BACKGROUND AND AIMS
Structural damage, particularly new bone formation (NBF) and progression thereof in the spine, is a well-recognised feature of axial spondyloarthritis (axSpA). However, detecting structural damage progression in the spine has been challenging due to the low sensitivity to change of radiography, which is the conventionally used imaging technique.1
In recent years, newer imaging modalities, including low-dose CT (ldCT) and MRI-based synthetic CT (sCT), have been investigated for their ability to detect structural spinal damage.2,3 sCT is a quantitative 3D MRI technique based on a multiple gradient-echo sequence and a deep-learning processing pipeline that can generate CT-like images without ionising radiation.
To the authors’ knowledge, no studies have evaluated the ability of ldCT to detect NBF-progression in the entire spine over time intervals shorter than 2 years, and no longitudinal studies of sCT of the spine have been conducted.
The aim of this study was to descriptively evaluate the capability of ldCT and sCT to detect the presence of NBF at baseline, and particularly the progression of NBF over 1 year in the spines of patients with axSpA.
MATERIALS AND METHODS
Participants underwent whole-spine ldCT and MRI at baseline and after 1 year. sCT images were reconstructed using BoneMRI v1.8 (MRIGuidance, Utrecht, the Netherlands). One reader assessed NBF (marginal and non-marginal syndesmophytes, osteophytes) at all vertebral levels, blinded to other imaging and clinical data but unblinded to chronology. Lesions were scored as 1 if present and non-bridging and 3 if bridging between vertebral units. Non-bridging lesions judged larger at one timepoint were registered. Progression was defined as new or enlarging lesions, regression as the reverse.
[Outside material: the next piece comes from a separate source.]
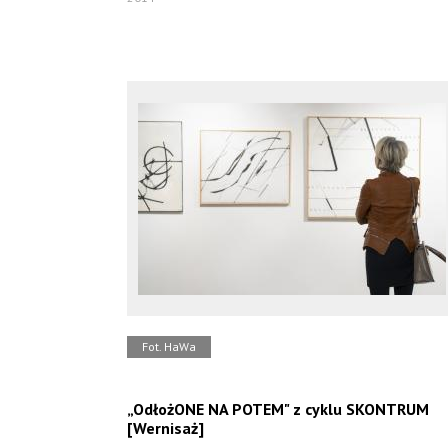
Fot. HaWa
„OdłożONE NA POTEM" z cyklu SKONTRUM
[Wernisaż]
Sensitivity, specificity, and accuracy of sCT were calculated using ldCT as the reference standard. Inter-modality agreement was assessed with intraclass correlation coefficients.
RESULTS
Twenty-five patients with axSpA were included (16 males; mean age: 52.7 years). At baseline, a mean of 21.7 marginal syndesmophytes per patient was scored across the entire spine on ldCT, along with 6.2 non-marginal syndesmophytes and 10.3 osteophytes. At Year 1, mean ldCT scores per patient increased to 22.7 marginal syndesmophytes, 6.5 non-marginal syndesmophytes, and 11 osteophytes, corresponding to mean increases of 1.0,
0.3, and 0.7, respectively.
On sCT, baseline whole-spine scores per patient were 29.6 for marginal syndesmophytes, 4.8 for non-marginal syndesmophytes, and 5.7 for osteophytes. At Year 1, these increased to 32.0, 5.5, and 6.5, corresponding to mean per-patient increases of 2.4 marginal syndesmophytes, 0.7 non-marginal syndesmophytes, and 0.8 osteophytes (Figure 1). Progression of marginal syndesmophytes was observed in seven patients on ldCT and 21 on sCT; regression in two and 13, respectively. Similar ldCT/sCT differences were seen for the other NBF-types, with most changes in the thoracic spine.

Figure 1: Low-dose CT and MRI-based synthetic CT images of the lumbar spine from the same patient at baseline (A, C) and at 1-year follow-up (B, D).
Circled regions demonstrate progression of new bone formation on both imaging modalities, with a non-bridging lesion at baseline (A,C) evolving into a bridging lesion at follow-up (B, D).
Using ldCT as the reference standard, the sensitivity of sCT for detecting marginal syndesmophytes was 0.81/0.81 (baseline/Year 1); for non-marginal syndesmophytes, 0.54/0.54; and for osteophytes, 0.41/0.42. Specificity and accuracy were ≥0.91.
Intraclass correlation coefficients between ldCT and sCT were 0.90/0.87 (baseline/ Year 1) for marginal syndesmophytes, 0.79/0.81 for non-marginal syndesmophytes, and 0.50/0.58 for osteophytes.
CONCLUSION
One-year progression of spinal NBF in patients with axSpA was observed on both sCT and ldCT. More patients showed progression on sCT than on ldCT; however, the overall magnitude of change for all lesions was comparable between modalities. Given the radiation-free nature of sCT and the excellent specificity and accuracy, this method, together with ldCT, holds promise for longitudinal assessment of spinal structural damage in axSpA.